Black-Box Constructions of Protocols for Secure Computation

Abstract

In this paper, we study the question of whether or not it is possible to construct protocols for general secure computation in the setting of malicious adversaries and no honest majority that use the underlying primitive (e.g., enhanced trapdoor permutation) in a black-box way only. Until now, all known general constructions for this setting were inherently non-black-box since they required the parties to prove zero-knowledge statements that are related to the computation of the underlying primitive. Our main technical result is a fully black-box reduction from oblivious transfer with security against malicious parties to oblivious transfer with security against semihonest parties.

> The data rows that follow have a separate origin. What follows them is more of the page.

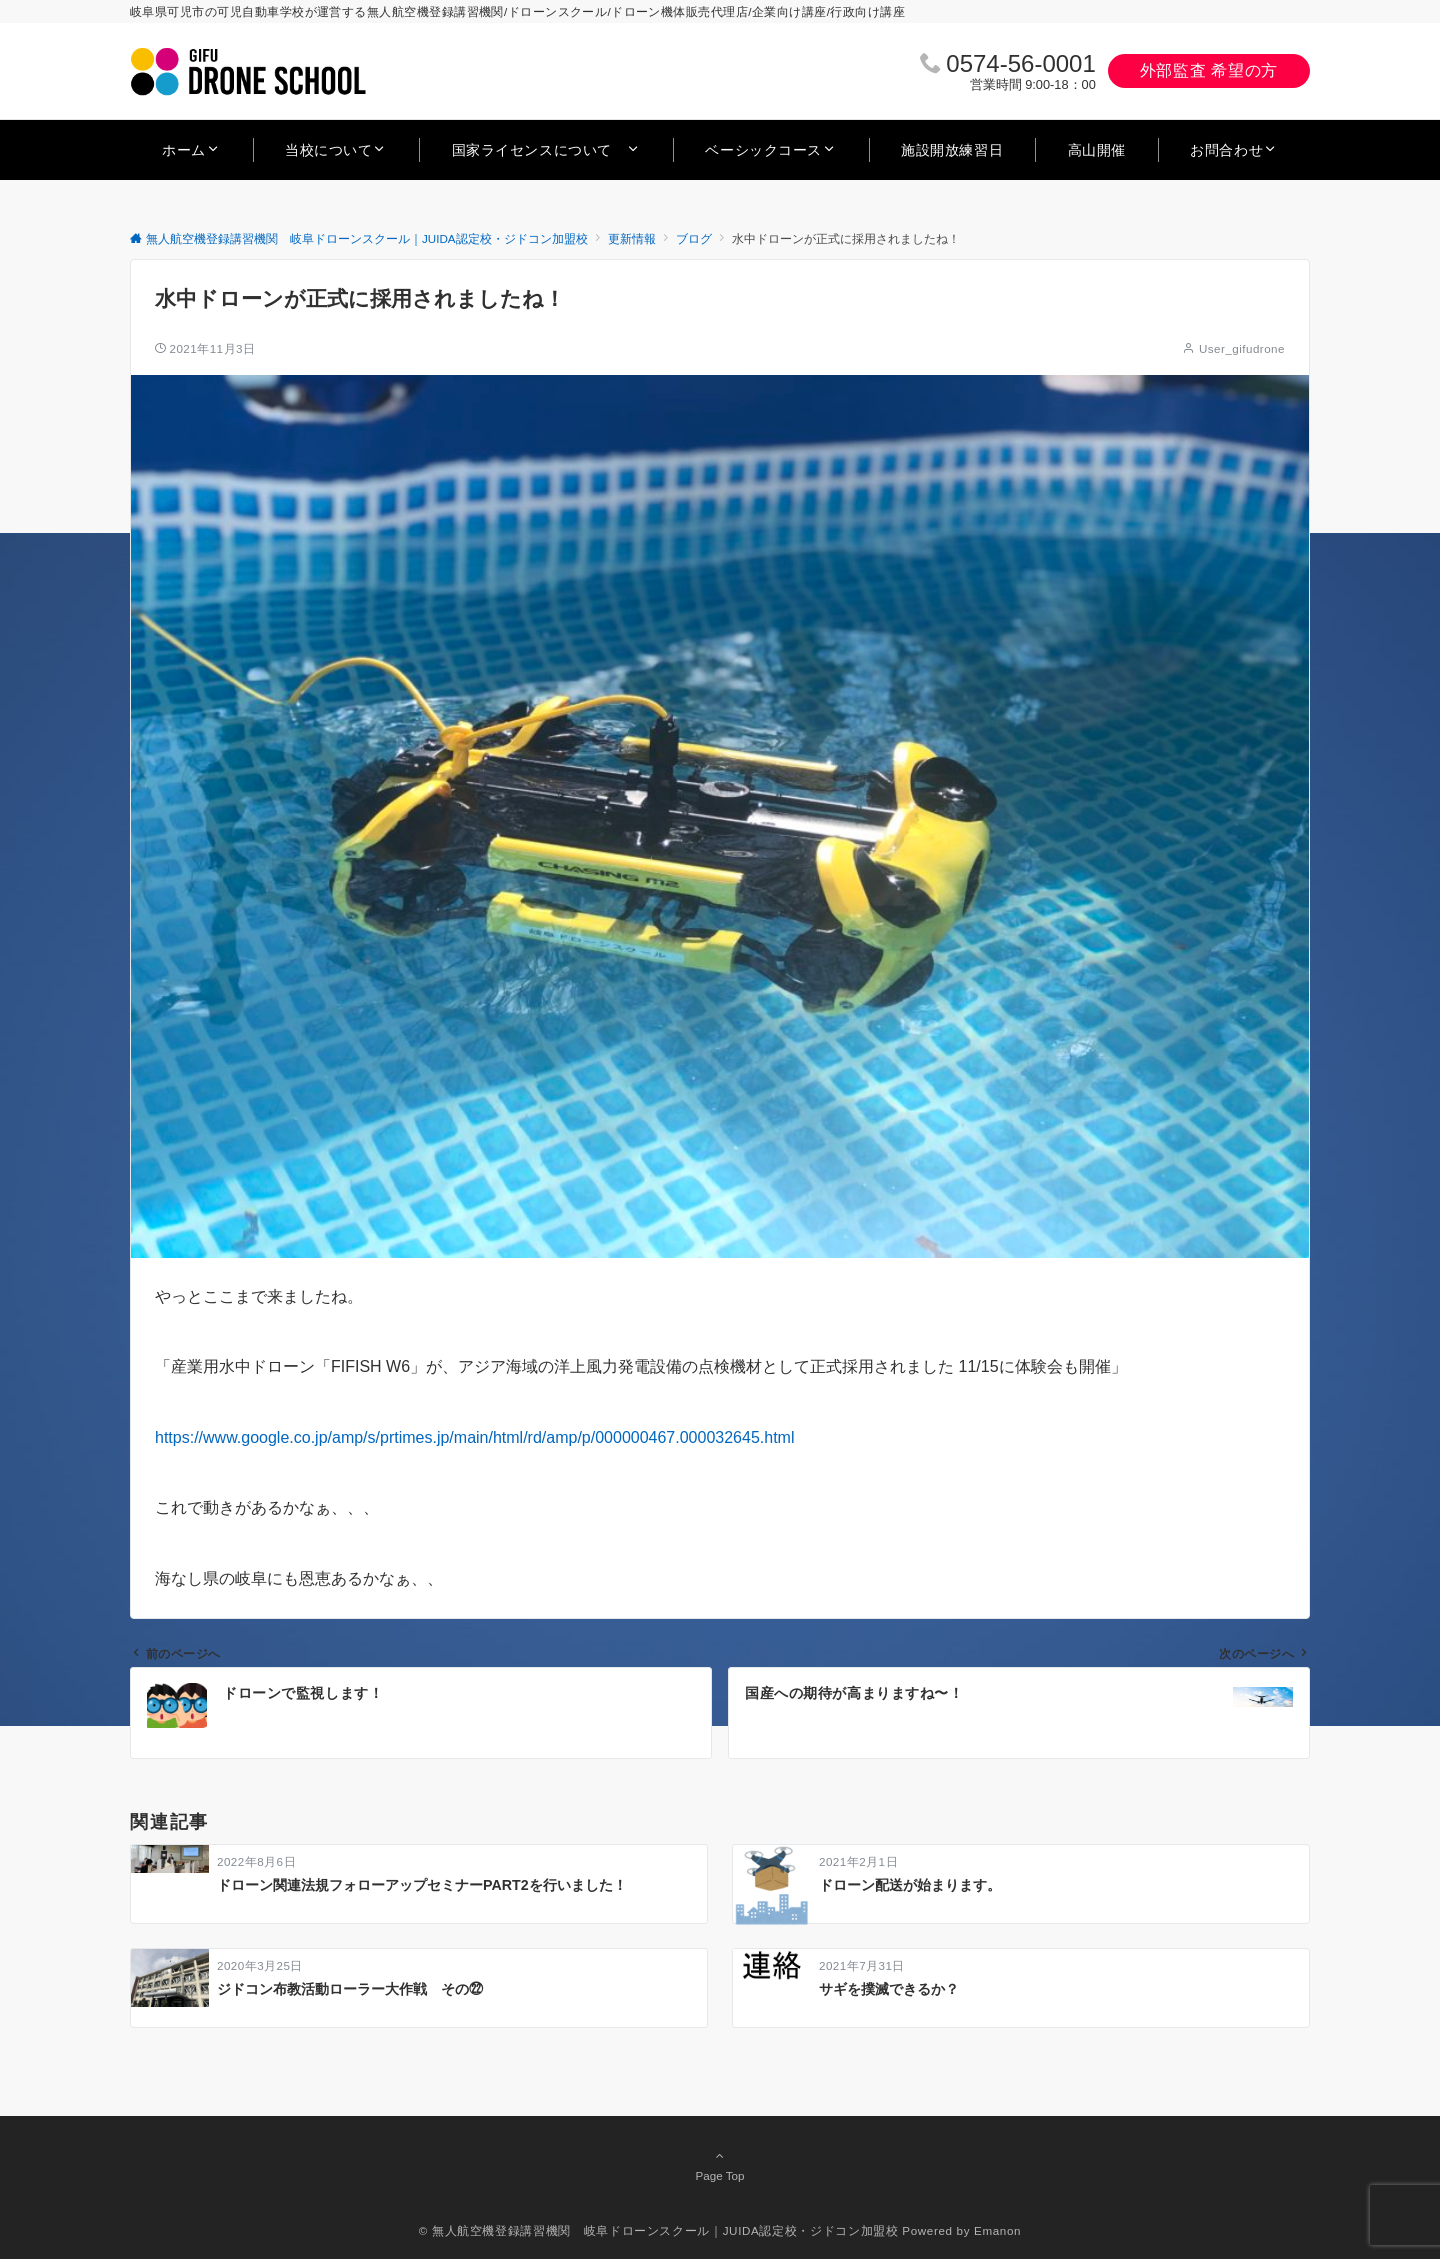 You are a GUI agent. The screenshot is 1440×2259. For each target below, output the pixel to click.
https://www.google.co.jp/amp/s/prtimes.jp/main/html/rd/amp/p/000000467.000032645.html (474, 1437)
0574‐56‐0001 (1020, 63)
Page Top (720, 2165)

As a corollary, we obtain the first constructions of general multiparty protocols (with security against malicious adversaries and without an honest majority) which make only a black-box use of semihonest oblivious transfer, or alternatively a black-box use of lower-level primitives such as enhanced trapdoor permutations or homomorphic encryption. In order to construct this reduction we introduce a new notion of security called privacy in the presence of defensible adversaries. This notion states that if an adversary can produce (retroactively, after the protocol terminates) an input and random tape that make its actions appear to be honest, then it is guaranteed that it learned nothing more than its prescribed output. We then show how to construct defensible oblivious transfer from semihonest oblivious transfer, and malicious oblivious transfer from defensible oblivious transfer, all in a black-box way.